Move Qwen3.5/Qwen3.6 W4A16 recipe to huggingface/<model_type>/ptq/ convention

shengliangxu · shengliangxu · commit 7e8d2216f416 · 2026-05-20T20:14:36.000-07:00
Relocate the Qwen3.5/3.6 W4A16 recipe from modelopt_recipes/models/ to the
per-model_type layout under modelopt_recipes/huggingface/qwen3_5/ptq/ and
modelopt_recipes/huggingface/qwen3_5_moe/ptq/, matching the convention used
by the other model-specific recipes.

The two HuggingFace model_types share the same hybrid linear-attention +
softmax-attention architecture (transformers qwen3_5 and qwen3_5_moe), so
the recipe's quant_cfg list applies identically to both.

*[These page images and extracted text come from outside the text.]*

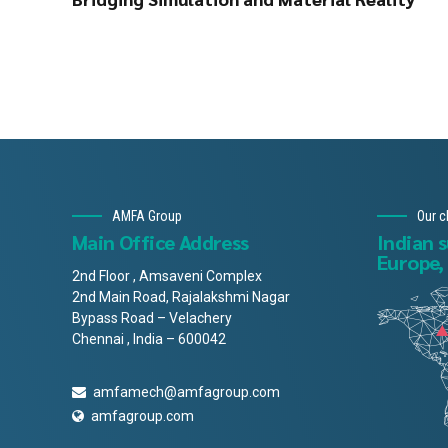
AMFA Group
Our c
Main Office Address
Indian 
Europe,
2nd Floor , Amsaveni Complex
2nd Main Road, Rajalakshmi Nagar
Bypass Road – Velachery
Chennai , India – 600042
amfamech@amfagroup.com
amfagroup.com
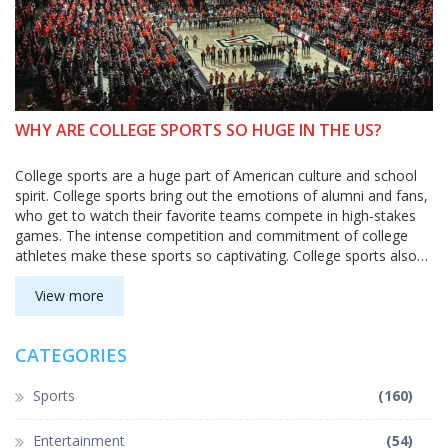
WHY ARE COLLEGE SPORTS SO HUGE IN THE US?
College sports are a huge part of American culture and school
spirit. College sports bring out the emotions of alumni and fans,
who get to watch their favorite teams compete in high-stakes
games. The intense competition and commitment of college
athletes make these sports so captivating. College sports also
give students an opportunity to experience the thrill of victory,
and the disappointment of defeat, while learning valuable
View more
lessons. College sports also attract large audiences, which bring
in money for universities.
CATEGORIES
Sports
(160)
Entertainment
(54)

Extract that list
into a single QuantizerCfgListConfig snippet (nvfp4_mlp-fp8_attn-kv_fp8_cast
.quant_cfg.yaml) and have both per-model_type recipe wrappers $import it,
so there is one source of truth.

Inline the shared base_disable_all and default_disabled_quantizers units
via $import, replace the inline NVFP4/FP8 cfg literals with the existing
configs/numerics/{nvfp4,fp8} snippets, and replace the explicit FP8 KV
constant-amax block with the existing configs/ptq/units/kv_fp8_cast unit.

Signed-off-by: Shengliang Xu &lt;shengliangx@nvidia.com&gt;
diff --git a/modelopt_recipes/huggingface/qwen3_5/ptq/nvfp4_mlp-fp8_attn-kv_fp8_cast.quant_cfg.yaml b/modelopt_recipes/huggingface/qwen3_5/ptq/nvfp4_mlp-fp8_attn-kv_fp8_cast.quant_cfg.yaml
@@ -0,0 +1,90 @@
+# SPDX-FileCopyrightText: Copyright (c) 2026 NVIDIA CORPORATION & AFFILIATES. All rights reserved.

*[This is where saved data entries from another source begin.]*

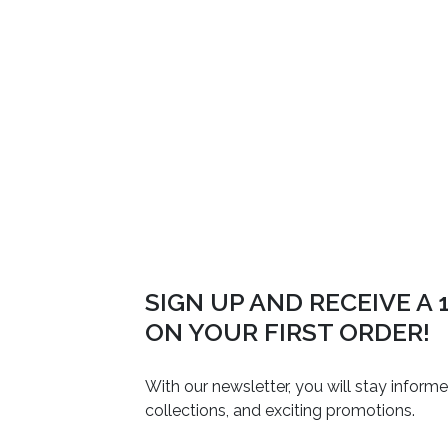
SIGN UP AND RECEIVE A
ON YOUR FIRST ORDER!
With our newsletter, you will stay inform
collections, and exciting promotions.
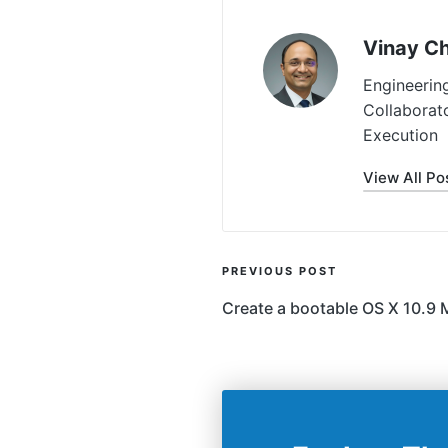
Vinay C
Engineerin
Collaborat
Execution
View All Po
Post
PREVIOUS POST
Navigation
Create a bootable OS X 10.9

+# SPDX-License-Identifier: Apache-2.0
+#
+# Licensed under the Apache License, Version 2.0 (the "License");
+# you may not use this file except in compliance with the License.
+# You may obtain a copy of the License at
+#
+# http://www.apache.org/licenses/LICENSE-2.0
+#
+# Unless required by applicable law or agreed to in writing, software
+# distributed under the License is distributed on an "AS IS" BASIS,
+# WITHOUT WARRANTIES OR CONDITIONS OF ANY KIND, either express or implied.

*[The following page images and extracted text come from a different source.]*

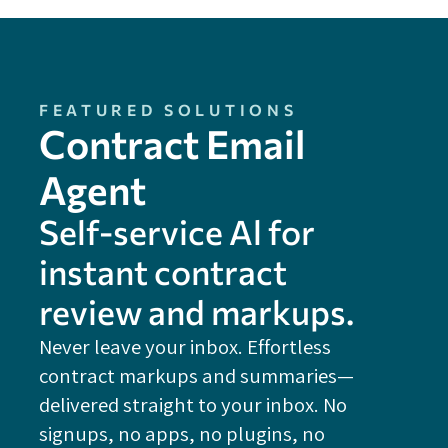
FEATURED SOLUTIONS
Contract Email
Agent
Self-service Al for
instant contract
review and markups.
Never leave your inbox. Effortless
contract markups and summaries—
FE
delivered straight to your inbox. No
Do
signups, no apps, no plugins, no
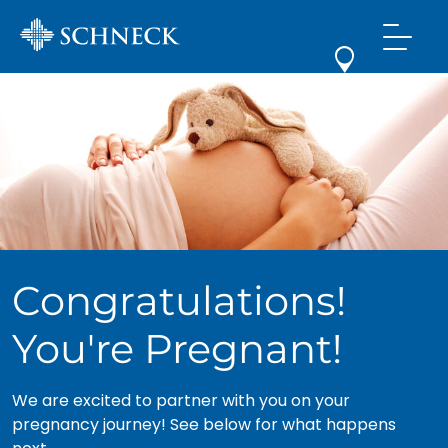
Congratulations!
You're Pregnant!
We are excited to partner with you on your
pregnancy journey! See below for what happens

+# See the License for the specific language governing permissions and
+# limitations under the License.
+
+# Shared `quant_cfg` snippet for the Qwen3.5 family's
+# `nvfp4_mlp-fp8_attn-kv_fp8_cast` recipe. Imported by both
+# `huggingface/qwen3_5/ptq/nvfp4_mlp-fp8_attn-kv_fp8_cast.yaml` (dense
+# `qwen3_5`) and `huggingface/qwen3_5_moe/ptq/nvfp4_mlp-fp8_attn-kv_fp8_cast.yaml`
+# (MoE `qwen3_5_moe`); the two families share the hybrid linear-attention +
+# softmax-attention architecture, so the wildcard rules apply identically.
+# MoE-only patterns inside `default_disabled_quantizers`
+# (`*block_sparse_moe.gate*`, `*mlp.shared_expert_gate.*`, `*router*`) are
+# no-ops on dense.
+
+# modelopt-schema: modelopt.torch.quantization.config.QuantizerCfgListConfig
+imports:
+  base_disable_all: configs/ptq/units/base_disable_all
+  default_disabled_quantizers: configs/ptq/units/default_disabled_quantizers
+  fp8: configs/numerics/fp8
+  kv_fp8_cast: configs/ptq/units/kv_fp8_cast
+  nvfp4: configs/numerics/nvfp4
+---
+  - $import: base_disable_all
+
+  # W4A16 NVFP4 on MLP projection targets. The gate/up/down projection patterns
+  # cover dense MLPs, shared experts, and fused MoE expert quantizers
+  # (e.g. gate_up_proj_weight_quantizers.N).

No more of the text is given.